Until recently, researchers believed East Antarctica was more stable than West Antarctica because it wasn’t losing as much ice compared to the glacial melt observed in the western part of the continent. “The ice in West Antarctica has been melting faster in recent years, but the sheer size of Denman Glacier means that its potential impact on long-term sea level rise is just as significant,” said Eric Rignot, project senior scientist at JPL and professor of Earth system science at UCI. If all of Denman melted, it would result in about 4.9 feet (1.5 meters) of sea level rise worldwide.
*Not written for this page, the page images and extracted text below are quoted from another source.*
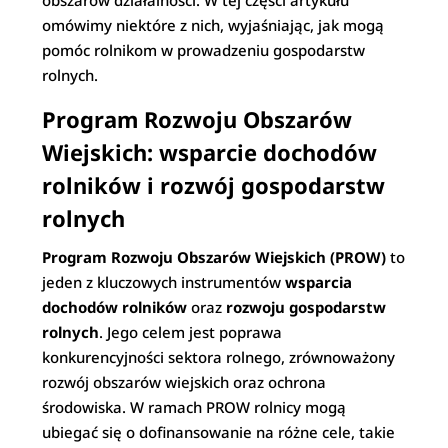
obszarów działalności. W tej części artykułu
omówimy niektóre z nich, wyjaśniając, jak mogą
pomóc rolnikom w prowadzeniu gospodarstw
rolnych.
Program Rozwoju Obszarów
Wiejskich: wsparcie dochodów
rolników i rozwój gospodarstw
rolnych
Program Rozwoju Obszarów Wiejskich (PROW)
to
jeden z kluczowych instrumentów
wsparcia
dochodów rolników
oraz
rozwoju gospodarstw
rolnych
. Jego celem jest poprawa
konkurencyjności sektora rolnego, zrównoważony
rozwój obszarów wiejskich oraz ochrona
środowiska. W ramach PROW rolnicy mogą
ubiegać się o dofinansowanie na różne cele, takie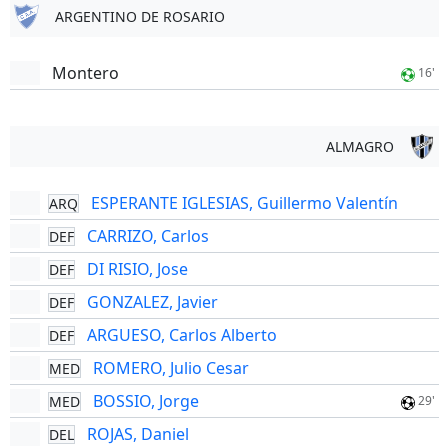
ARGENTINO DE ROSARIO
Montero
16'
ALMAGRO
ESPERANTE IGLESIAS, Guillermo Valentín
ARQ
CARRIZO, Carlos
DEF
DI RISIO, Jose
DEF
GONZALEZ, Javier
DEF
ARGUESO, Carlos Alberto
DEF
ROMERO, Julio Cesar
MED
BOSSIO, Jorge
MED
29'
ROJAS, Daniel
DEL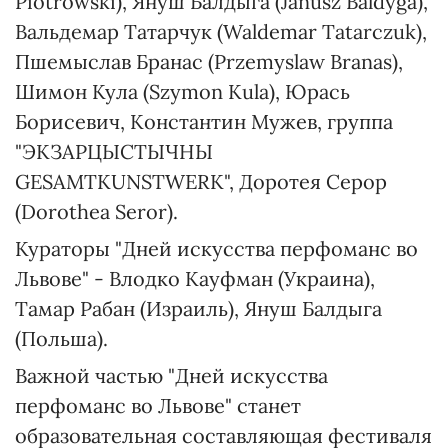
Piotrowski), Януш Балдыга (Janusz Baldyga),
Вальдемар Татарчук (Waldemar Tatarczuk),
Пшемыслав Бранас (Przemyslaw Branas),
Шимон Кула (Szymon Kula), Юрась
Борисевич, Константин Мужев, группа
"ЭКЗАРЦЫСТЫЧНЫ
GESAMTKUNSTWERK", Доротея Серор
(Dorothea Seror).
Кураторы "Дней искусства перфоманс во
Львове" - Влодко Кауфман (Украина),
Тамар Рабан (Израиль), Януш Балдыга
(Польша).
Важной частью "Дней искусства
перфоманс во Львове" станет
образовательная составляющая фестиваля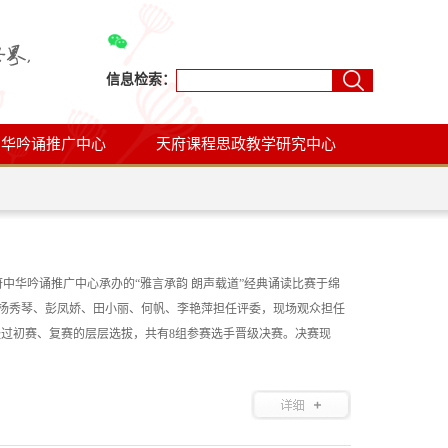
信息检索：
中华吟诵推广中心
天府课程思政教学研究中心
府中华吟诵推广中心承办的“雅言承韵 朗声载道”经典诵读比赛于绵
师杨秀琴、彭凤娇、田小丽、何帆、李艳萍担任评委，现场观众担任
经过初赛、复赛的层层选拔，共有8组参赛选手晋级决赛。决赛现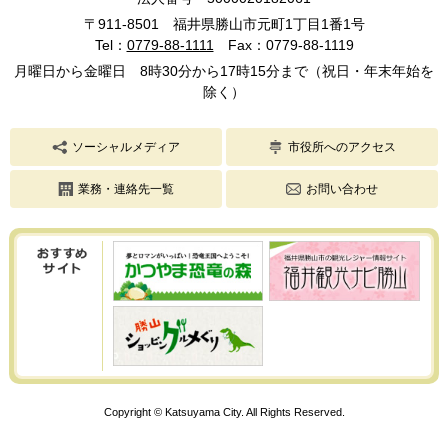
〒911-8501 福井県勝山市元町1丁目1番1号
Tel：
0779-88-1111
Fax：0779-88-1119
月曜日から金曜日 8時30分から17時15分まで（祝日・年末年始を
除く）
ソーシャルメディア
市役所へのアクセス
業務・連絡先一覧
お問い合わせ
Copyright © Katsuyama City. All Rights Reserved.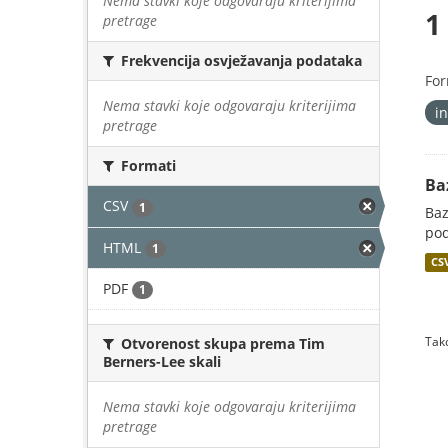
Nema stavki koje odgovaraju kriterijima
1
pretrage
Frekvencija osvježavanja podataka
For
Nema stavki koje odgovaraju kriterijima
i
pretrage
Formati
Ba
CSV
1
Baz
pod
HTML
1
CS
PDF
1
Tako
Otvorenost skupa prema Tim
Berners-Lee skali
Nema stavki koje odgovaraju kriterijima
pretrage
Using radar data from four satellites, part of the Italian COSMO-SkyMed mission that launched its first satellite in 2007, the researchers were able to discern the precise location where the glacier meets the sea and the ice starts to float on the ocean, or its grounding zone. The scientists were also able to reveal the contours of the ground beneath portions of the glacier using data on ice thickness and its speed over land.

Denman’s eastern flank is protected from exposure to warm ocean water by a roughly 6-mile-wide (10-kilometer-wide) ridge under the ice sheet. But its western flank, which extends about 3 miles (4 kilometers) past its eastern part, sits over a deep, steep trough with a bottom that’s smooth and slopes inland. This configuration could funnel warm seawater underneath the ice, making for an unstable ice sheet. The warm water is increasingly being pushed against the Antarctic continent by winds called the westerlies, which have strengthened since the 1980s.

Currently, that extension is melting from the bottom up at a rate of about 10 feet (3 meters) annually. That’s an increase over its annual melt average of 9 feet (2.7 meters).

“How fast this can happen? Hard to say, since there are many factors coming into play, for example the narrowness of the channel along which Denman is retreating may slow down the retreat”, explained to BBC Dr Virginia Brancato, from Nasa’s Jet Propulsion Laboratory and a former scholar at the University of California at Irvine (UCI).